GOAL OF THE EXERCISE: Please print, exactly, only the lines in the entries below from the line that has "とは言っても、最初は、お迎え帰りに、ちょっと帰りにお" through the line that has "3 大特點，讓你可以降低經濟負擔。 現今房價越". Pictures don't go in.

RECORDS PROVIDED:
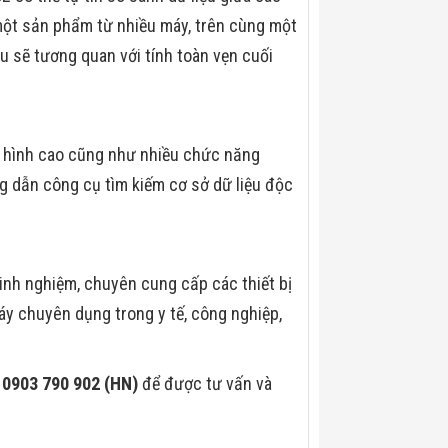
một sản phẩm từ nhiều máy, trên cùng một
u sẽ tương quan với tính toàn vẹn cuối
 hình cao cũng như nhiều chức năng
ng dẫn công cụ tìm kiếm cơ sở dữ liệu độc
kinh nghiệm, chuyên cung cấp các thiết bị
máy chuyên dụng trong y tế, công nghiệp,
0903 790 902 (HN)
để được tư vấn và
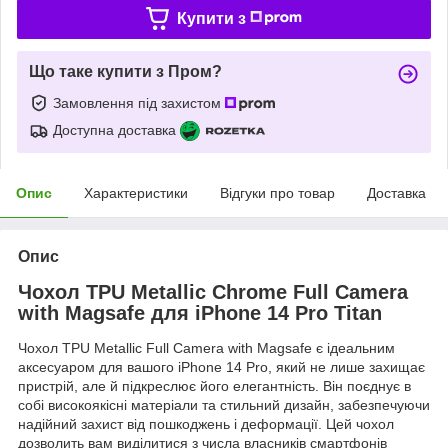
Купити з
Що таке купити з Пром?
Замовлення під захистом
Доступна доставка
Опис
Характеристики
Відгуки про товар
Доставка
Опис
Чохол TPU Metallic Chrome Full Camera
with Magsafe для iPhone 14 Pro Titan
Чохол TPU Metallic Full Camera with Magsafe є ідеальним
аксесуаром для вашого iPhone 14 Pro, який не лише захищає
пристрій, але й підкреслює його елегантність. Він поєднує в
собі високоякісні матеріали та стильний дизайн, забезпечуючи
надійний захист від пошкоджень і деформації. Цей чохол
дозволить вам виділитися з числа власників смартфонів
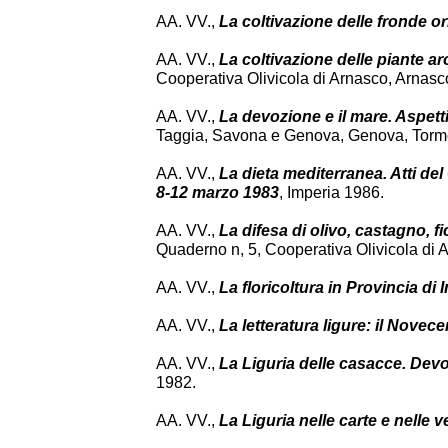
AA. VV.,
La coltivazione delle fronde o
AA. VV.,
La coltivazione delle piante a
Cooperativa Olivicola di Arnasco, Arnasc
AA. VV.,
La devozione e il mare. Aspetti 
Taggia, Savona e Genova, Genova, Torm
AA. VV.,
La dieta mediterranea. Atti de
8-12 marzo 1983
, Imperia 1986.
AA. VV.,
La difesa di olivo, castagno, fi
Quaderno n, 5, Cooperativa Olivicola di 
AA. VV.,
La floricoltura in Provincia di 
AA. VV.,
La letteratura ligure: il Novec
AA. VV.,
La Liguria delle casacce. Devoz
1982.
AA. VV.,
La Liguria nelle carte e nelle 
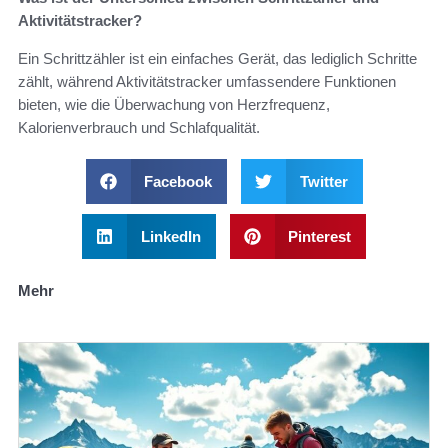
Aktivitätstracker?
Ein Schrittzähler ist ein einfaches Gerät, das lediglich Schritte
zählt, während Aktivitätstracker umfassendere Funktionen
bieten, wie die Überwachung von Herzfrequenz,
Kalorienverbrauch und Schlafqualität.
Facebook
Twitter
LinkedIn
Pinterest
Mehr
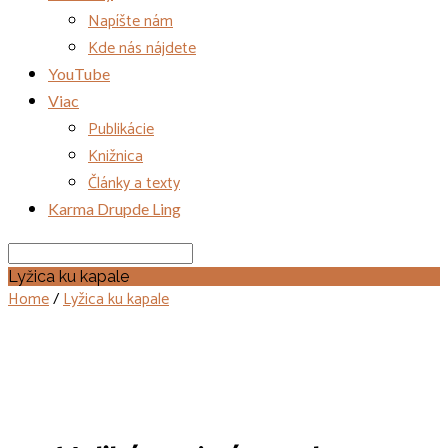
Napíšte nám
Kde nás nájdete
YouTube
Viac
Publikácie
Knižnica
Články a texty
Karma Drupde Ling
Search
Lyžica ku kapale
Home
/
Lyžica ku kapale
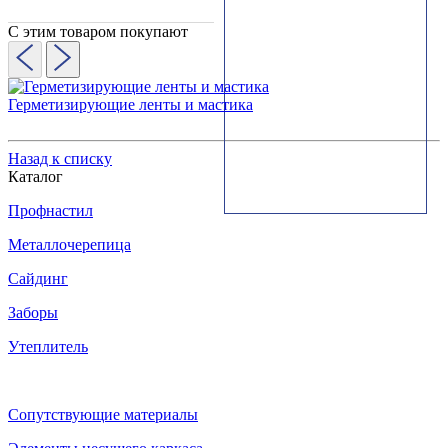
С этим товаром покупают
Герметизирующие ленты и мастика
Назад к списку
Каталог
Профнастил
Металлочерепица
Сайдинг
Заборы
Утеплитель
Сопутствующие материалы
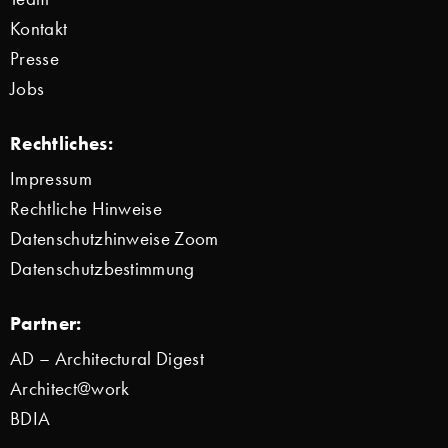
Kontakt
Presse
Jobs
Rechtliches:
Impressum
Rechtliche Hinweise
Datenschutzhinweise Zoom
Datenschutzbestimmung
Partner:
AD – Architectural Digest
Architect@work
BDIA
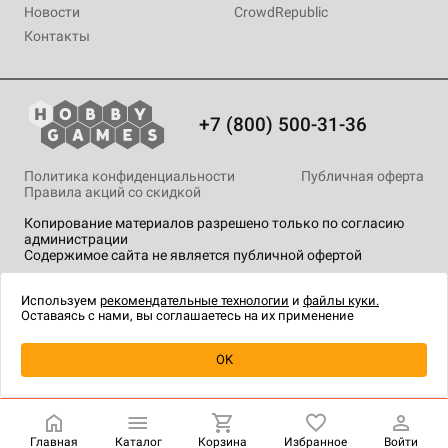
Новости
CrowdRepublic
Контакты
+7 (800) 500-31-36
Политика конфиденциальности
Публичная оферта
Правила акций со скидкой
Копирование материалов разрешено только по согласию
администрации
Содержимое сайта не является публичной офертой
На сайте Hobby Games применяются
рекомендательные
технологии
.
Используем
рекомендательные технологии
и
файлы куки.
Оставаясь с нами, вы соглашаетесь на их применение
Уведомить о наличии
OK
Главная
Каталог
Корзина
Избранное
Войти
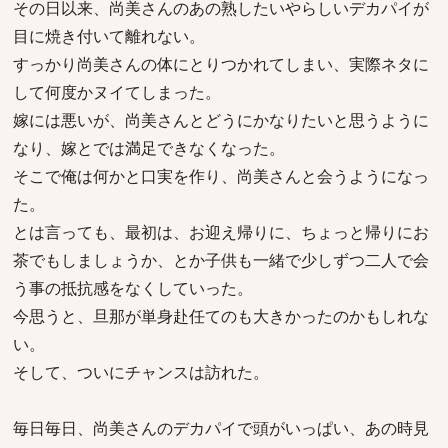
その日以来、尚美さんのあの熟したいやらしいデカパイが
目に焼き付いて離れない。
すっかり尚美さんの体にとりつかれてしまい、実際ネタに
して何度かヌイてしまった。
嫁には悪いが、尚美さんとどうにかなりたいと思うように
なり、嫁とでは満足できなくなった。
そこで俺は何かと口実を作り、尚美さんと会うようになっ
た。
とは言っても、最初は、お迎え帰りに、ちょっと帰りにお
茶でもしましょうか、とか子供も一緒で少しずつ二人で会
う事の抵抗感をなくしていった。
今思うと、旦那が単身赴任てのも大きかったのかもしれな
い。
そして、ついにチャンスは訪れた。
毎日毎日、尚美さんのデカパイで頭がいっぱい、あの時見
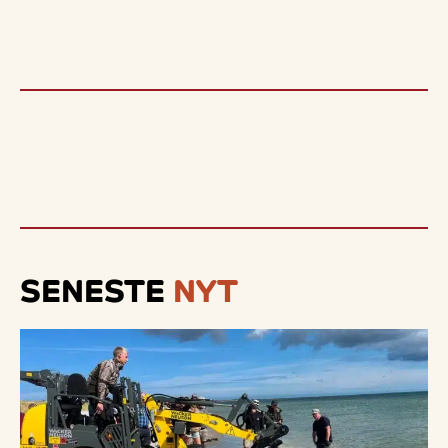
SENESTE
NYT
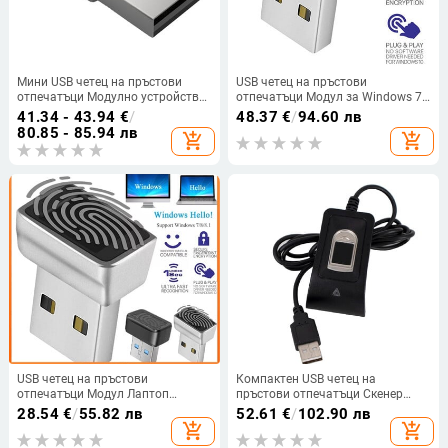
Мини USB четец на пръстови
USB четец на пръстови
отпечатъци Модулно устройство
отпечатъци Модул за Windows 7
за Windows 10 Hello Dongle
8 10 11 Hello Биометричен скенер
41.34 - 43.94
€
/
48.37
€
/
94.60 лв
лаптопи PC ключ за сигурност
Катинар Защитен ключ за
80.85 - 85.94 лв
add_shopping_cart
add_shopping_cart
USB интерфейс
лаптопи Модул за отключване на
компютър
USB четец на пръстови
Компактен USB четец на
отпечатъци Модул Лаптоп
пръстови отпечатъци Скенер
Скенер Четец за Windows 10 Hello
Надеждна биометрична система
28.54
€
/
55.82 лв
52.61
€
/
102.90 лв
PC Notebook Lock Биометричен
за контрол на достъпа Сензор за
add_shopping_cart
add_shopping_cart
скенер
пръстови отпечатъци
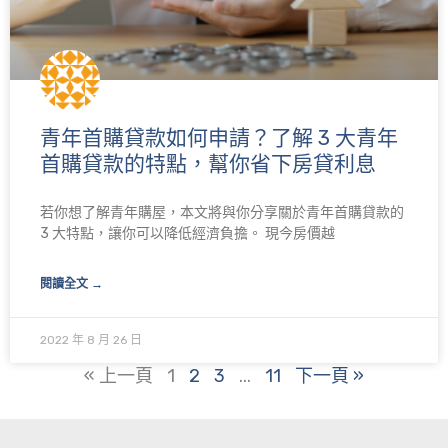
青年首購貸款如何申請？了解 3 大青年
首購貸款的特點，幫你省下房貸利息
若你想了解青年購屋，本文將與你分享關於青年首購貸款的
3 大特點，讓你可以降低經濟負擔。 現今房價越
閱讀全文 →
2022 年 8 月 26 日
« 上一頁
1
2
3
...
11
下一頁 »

THE COMPLETED TASK:
とは言っても、最初は、お迎え帰りに、ちょっと帰りにお
茶でもしましょうか、とか子供も一緒で少しずつ二人で会
う事の抵抗感をなくしていった。
今思うと、旦那が単身赴任てのも大きかったのかもしれな
い。
そして、ついにチャンスは訪れた。
毎日毎日、尚美さんのデカパイで頭がいっぱい、あの時見
SENESTE
NYT
Мини USB четец на пръстови
USB четец на пръстови
отпечатъци Модулно устройство
отпечатъци Модул за Windows 7
за Windows 10 Hello Dongle
8 10 11 Hello Биометричен скенер
41.34 - 43.94
€
/
48.37
€
/
94.60 лв
лаптопи PC ключ за сигурност
Катинар Защитен ключ за
80.85 - 85.94 лв
add_shopping_cart
add_shopping_cart
USB интерфейс
лаптопи Модул за отключване на
компютър
USB четец на пръстови
Компактен USB четец на
отпечатъци Модул Лаптоп
пръстови отпечатъци Скенер
Скенер Четец за Windows 10 Hello
Надеждна биометрична система
28.54
€
/
55.82 лв
52.61
€
/
102.90 лв
PC Notebook Lock Биометричен
за контрол на достъпа Сензор за
add_shopping_cart
add_shopping_cart
скенер
пръстови отпечатъци
青年首購貸款如何申請？了解 3 大青年
首購貸款的特點，幫你省下房貸利息
若你想了解青年購屋，本文將與你分享關於青年首購貸款的
3 大特點，讓你可以降低經濟負擔。 現今房價越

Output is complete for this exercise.